More detailed information about each step is contained in the following paragraphs.  Finding the specific information you need on the USA Swimming website can be difficult.  The links that are provided below are for your convenience.

  • USA Swimming Registration – All officials need to become non-athlete members of USA Swimming.  Your individual team may handle the registration process for you (teams do this so they can pay your registration fee for you).  Please check with your team.  Some teams will reimburse officials for their registration fees, even if you submit your form individually
  •   Please check with your specific team.
    • USA Swimming requires all officials to clear a level II background check.  No fingerprinting is required for this level of a background check.  It is possible to get your background check prior to completing your USA Swimming registration, but it is better to get your registration completed so that the background check can be properly associated with your USA Swimming membership.  The process is easily completed online.  To start the background check process, go to this link: background check
    • USA Swimming has initiated the “Safe Sport” program and requires all officials to complete the Athlete Protection Training.  Having completed the USA Swimming registration process are required to have the training associated with your USA Swimming membership.  Officials are considered non-athlete members of USA Swimming.  Please complete the non-athlete version of the training and not the parent version.
  • Attend an introductory clinic for officials.  These clinics are held a couple of times each year and go over the basics of officiating stroke and turn.
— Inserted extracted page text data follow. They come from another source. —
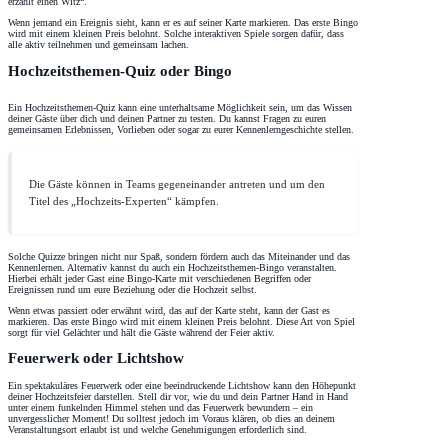
erzählt einen Witz“.
Wenn jemand ein Ereignis sieht, kann er es auf seiner Karte markieren. Das erste Bingo
wird mit einem kleinen Preis belohnt. Solche interaktiven Spiele sorgen dafür, dass
alle aktiv teilnehmen und gemeinsam lachen.
Hochzeitsthemen-Quiz oder Bingo
Ein Hochzeitsthemen-Quiz kann eine unterhaltsame Möglichkeit sein, um das Wissen
deiner Gäste über dich und deinen Partner zu testen. Du kannst Fragen zu euren
gemeinsamen Erlebnissen, Vorlieben oder sogar zu eurer Kennenlerngeschichte stellen.
Die Gäste können in Teams gegeneinander antreten und um den
Titel des „Hochzeits-Experten“ kämpfen.
Solche Quizze bringen nicht nur Spaß, sondern fördern auch das Miteinander und das
Kennenlernen. Alternativ kannst du auch ein Hochzeitsthemen-Bingo veranstalten.
Hierbei erhält jeder Gast eine Bingo-Karte mit verschiedenen Begriffen oder
Ereignissen rund um eure Beziehung oder die Hochzeit selbst.
Wenn etwas passiert oder erwähnt wird, das auf der Karte steht, kann der Gast es
markieren. Das erste Bingo wird mit einem kleinen Preis belohnt. Diese Art von Spiel
sorgt für viel Gelächter und hält die Gäste während der Feier aktiv.
Feuerwerk oder Lichtshow
Ein spektakuläres Feuerwerk oder eine beeindruckende Lichtshow kann den Höhepunkt
deiner Hochzeitsfeier darstellen. Stell dir vor, wie du und dein Partner Hand in Hand
unter einem funkelnden Himmel stehen und das Feuerwerk bewundern – ein
unvergesslicher Moment! Du solltest jedoch im Voraus klären, ob dies an deinem
Veranstaltungsort erlaubt ist und welche Genehmigungen erforderlich sind.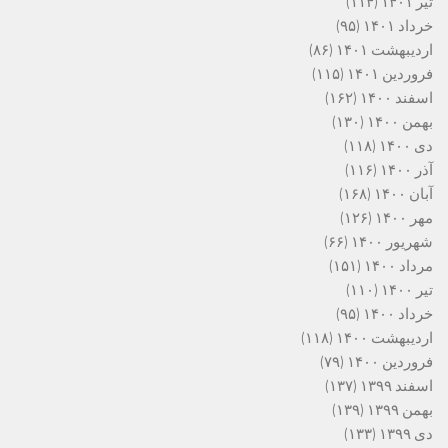
تیر ۱۴۰۱
(۱۱۴)
خرداد ۱۴۰۱
(۹۵)
اردیبهشت ۱۴۰۱
(۸۶)
فروردین ۱۴۰۱
(۱۱۵)
اسفند ۱۴۰۰
(۱۶۲)
بهمن ۱۴۰۰
(۱۳۰)
دی ۱۴۰۰
(۱۱۸)
آذر ۱۴۰۰
(۱۱۶)
آبان ۱۴۰۰
(۱۶۸)
مهر ۱۴۰۰
(۱۲۶)
شهریور ۱۴۰۰
(۶۶)
مرداد ۱۴۰۰
(۱۵۱)
تیر ۱۴۰۰
(۱۱۰)
خرداد ۱۴۰۰
(۹۵)
اردیبهشت ۱۴۰۰
(۱۱۸)
فروردین ۱۴۰۰
(۷۹)
اسفند ۱۳۹۹
(۱۳۷)
بهمن ۱۳۹۹
(۱۳۹)
دی ۱۳۹۹
(۱۳۳)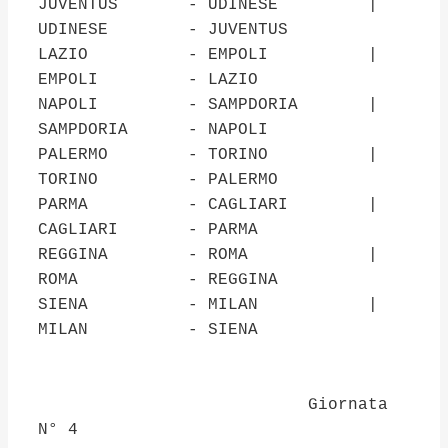
JUVENTUS - UDINESE |
UDINESE - JUVENTUS
LAZIO - EMPOLI |
EMPOLI - LAZIO
NAPOLI - SAMPDORIA |
SAMPDORIA - NAPOLI
PALERMO - TORINO |
TORINO - PALERMO
PARMA - CAGLIARI |
CAGLIARI - PARMA
REGGINA - ROMA |
ROMA - REGGINA
SIENA - MILAN |
MILAN - SIENA
Giornata
N° 4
  • Complete the on-line test. USA Swimming has on-line tests for all of the different official positions. The initial position is a stroke and turn official. Once you are a registered member of USA Swimming, you can log into the USA Swimming website and take the on-line test. Each question on the test has 2 parts, a question on the rule and the rule or rules that specify the answer. This requires using an up-to-date version of the rule book while taking the test. The latest version of the rule book is always available on the USA Swimming website. 
  • Complete the on-line concussion training and mail your completed training certificate to the SI Office.  
  • Participate in a minimum of 6 shadow sessions.  These take place at the regularly scheduled swim meets that are not championship meets or freestyle only meets.  Trainees will be assigned to a certified official to shadow.  This is where most of your learning will take place.  Nothing is better than actually seeing the swimmers in the pool to learn what officials really do.  Depending on the format of the meet, there may be multiple sessions in a single weekend.  It is possible to get up to 4 sessions completed in a single weekend.  “C” level meets are the best meets to learn to officiate because these meets offer the most opportunities to see swimmers performing disqualifiable swimming.  On the 5th or 6th shadow session, trainees will start making calls, with the trainer overseeing the trainee.  Before shadowing, you need to complete either the apprentice official registration or the full USA Swimming membership registration (see above for a link to both registration forms).